* [To do] Could you repeat every record below exactly, leaving out the pictures?

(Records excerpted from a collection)
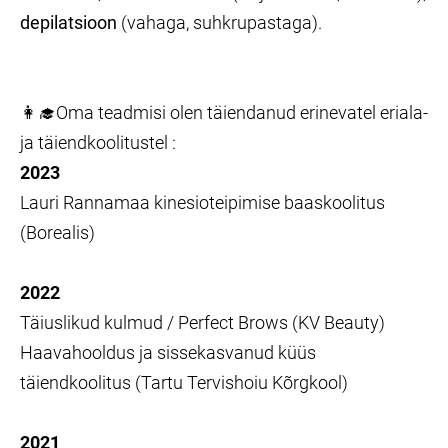
depilatsioon
(vahaga, suhkrupastaga).
👩‍🎓Oma teadmisi olen täiendanud erinevatel eriala-
ja täiendkoolitustel :
2023
Lauri Rannamaa kinesioteipimise baaskoolitus
(Borealis)
2022
Täiuslikud kulmud / Perfect Brows (KV Beauty)
Haavahooldus ja sissekasvanud küüs
täiendkoolitus (Tartu Tervishoiu Kõrgkool)
2021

* [Written answer]
depilatsioon
(vahaga, suhkrupastaga).
👩‍🎓Oma teadmisi olen täiendanud erinevatel eriala-
ja täiendkoolitustel :
2023
Lauri Rannamaa kinesioteipimise baaskoolitus
(Borealis)
2022
Täiuslikud kulmud / Perfect Brows (KV Beauty)
Haavahooldus ja sissekasvanud küüs
täiendkoolitus (Tartu Tervishoiu Kõrgkool)
2021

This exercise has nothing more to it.